That's not what I meant. I meant the slush. I should've worded it better. My bad, I guess I can't think when I'm on OGF lol. Anyway, thinking of headed out there saturday just making sure it won't be a tough drag, didn't go out last weekend cuz I heard it was rough. So I went to wingfoot.


----------



## ztkaz (Sep 25, 2013)

BIGEYURK25 said:


> That's not what I meant. I meant the slush. I should've worded it better. My bad, I guess I can't think when I'm on OGF lol. Anyway, thinking of headed out there saturday just making sure it won't be a tough drag, didn't go out last weekend cuz I heard it was rough. So I went to wingfoot.

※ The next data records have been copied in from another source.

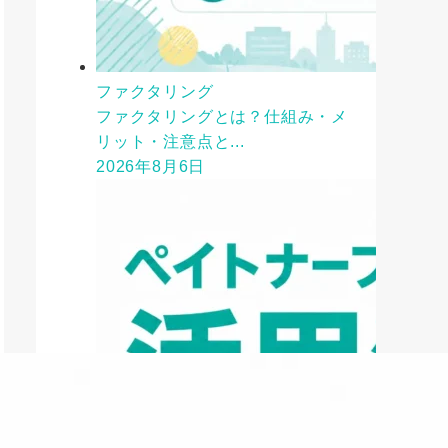
ファクタリング
ファクタリングとは？仕組み・メ
リット・注意点と...
2026年8月6日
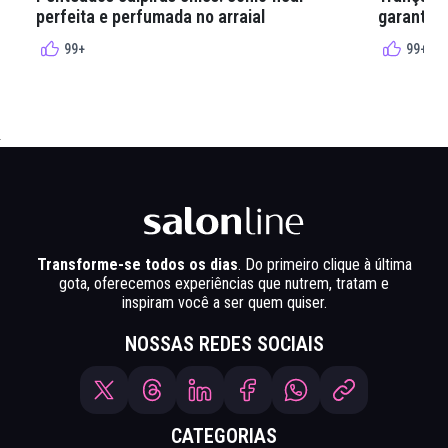
perfeita e perfumada no arraial
garantir 
99+
99+
Transforme-se todos os dias
. Do primeiro clique à última
gota, oferecemos experiências que nutrem, tratam e
inspiram você a ser quem quiser.
NOSSAS REDES SOCIAIS
CATEGORIAS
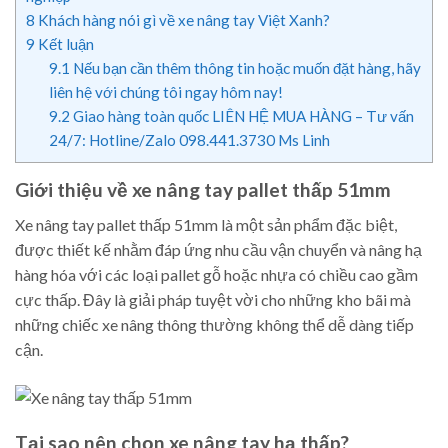
8
Khách hàng nói gì về xe nâng tay Việt Xanh?
9
Kết luận
9.1
Nếu bạn cần thêm thông tin hoặc muốn đặt hàng, hãy
liên hệ với chúng tôi ngay hôm nay!
9.2
Giao hàng toàn quốc LIÊN HỆ MUA HÀNG – Tư vấn
24/7: Hotline/Zalo 098.441.3730 Ms Linh
Giới thiệu về xe nâng tay pallet thấp 51mm
Xe nâng tay pallet thấp 51mm là một sản phẩm đặc biệt,
được thiết kế nhằm đáp ứng nhu cầu vận chuyển và nâng hạ
hàng hóa với các loại pallet gỗ hoặc nhựa có chiều cao gầm
cực thấp. Đây là giải pháp tuyệt vời cho những kho bãi mà
những chiếc xe nâng thông thường không thể dễ dàng tiếp
cận.
Tại sao nên chọn xe nâng tay hạ thấp?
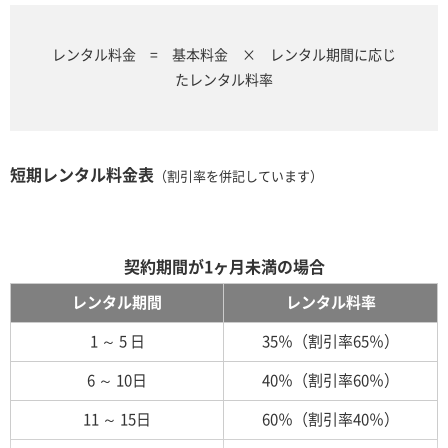
レンタル料金 = 基本料金 × レンタル期間に応じ
たレンタル料率
短期レンタル料金表
（割引率を併記しています）
契約期間が1ヶ月未満の場合
レンタル期間
レンタル料率
1 ～ 5 日
35％（割引率65％）
6 ～ 10日
40％（割引率60％）
11 ～ 15日
60％（割引率40％）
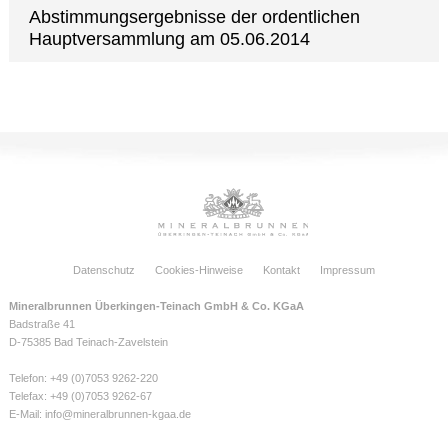
Abstimmungsergebnisse der ordentlichen
Hauptversammlung am 05.06.2014
Datenschutz
Cookies-Hinweise
Kontakt
Impressum
Mineralbrunnen Überkingen-Teinach GmbH & Co. KGaA
Badstraße 41
D-75385 Bad Teinach-Zavelstein
Telefon: +49 (0)7053 9262-220
Telefax: +49 (0)7053 9262-67
E-Mail:
info@mineralbrunnen-kgaa.de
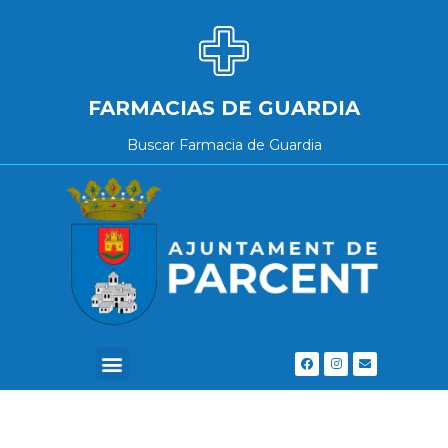
FARMACIAS DE GUARDIA
Buscar Farmacia de Guardia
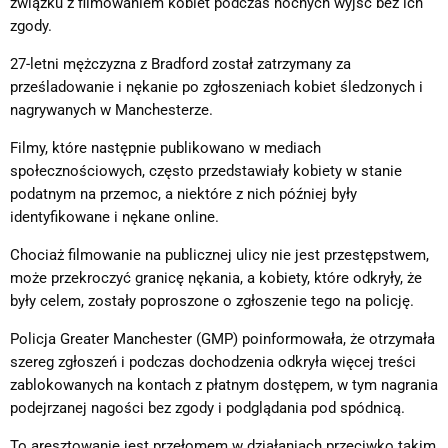
związku z filmowaniem kobiet podczas nocnych wyjść bez ich
zgody.
27-letni mężczyzna z Bradford został zatrzymany za
prześladowanie i nękanie po zgłoszeniach kobiet śledzonych i
nagrywanych w Manchesterze.
Filmy, które następnie publikowano w mediach
społecznościowych, często przedstawiały kobiety w stanie
podatnym na przemoc, a niektóre z nich później były
identyfikowane i nękane online.
Chociaż filmowanie na publicznej ulicy nie jest przestępstwem,
może przekroczyć granicę nękania, a kobiety, które odkryły, że
były celem, zostały poproszone o zgłoszenie tego na policję.
Policja Greater Manchester (GMP) poinformowała, że ​​otrzymała
szereg zgłoszeń i podczas dochodzenia odkryła więcej treści
zablokowanych na kontach z płatnym dostępem, w tym nagrania
podejrzanej nagości bez zgody i podglądania pod spódnicą.
To aresztowanie jest przełomem w działaniach przeciwko takim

I just wasn't sure what you meant. When I left Sunday night it was all ready a lot better a lot of the water drained back in the lake and it was slippery as hell


Sent from my iPhone using Ohub Campfire


----------



## BIGEYURK25 (Apr 4, 2013)

Sounds good to me. Supposed to get 1-3" Thursday so It should be about perfect come the weekend. Sunday will be brutal for whoever is gonna go. Right now, it's a high of 6°


----------



## snag (Dec 27, 2005)

Went out of the cemetery lot today, met lee neo out on the ice , easy walk now like a frozen ice craters now at spots from all the frozen slush, only got some small perch and lee said he got one keeper eye and perch and crappie , it was slow, some fellas at the lot said they got some small eyes . The 305 lot and cemetery lots are a ice rink , no cinders , salt nothing so watch where u park.


----------



## SportTroller (Nov 3, 2009)

Mike 13, we were fishing in 18' but not on the road. we fished there again today, caught some really nice gills and crappie also 3 good perch. We ended up catching 20 total, no eyes today. The pull out is easy right now! Seen a guy go down twice in the parking lot at the cemetery, very icy.


----------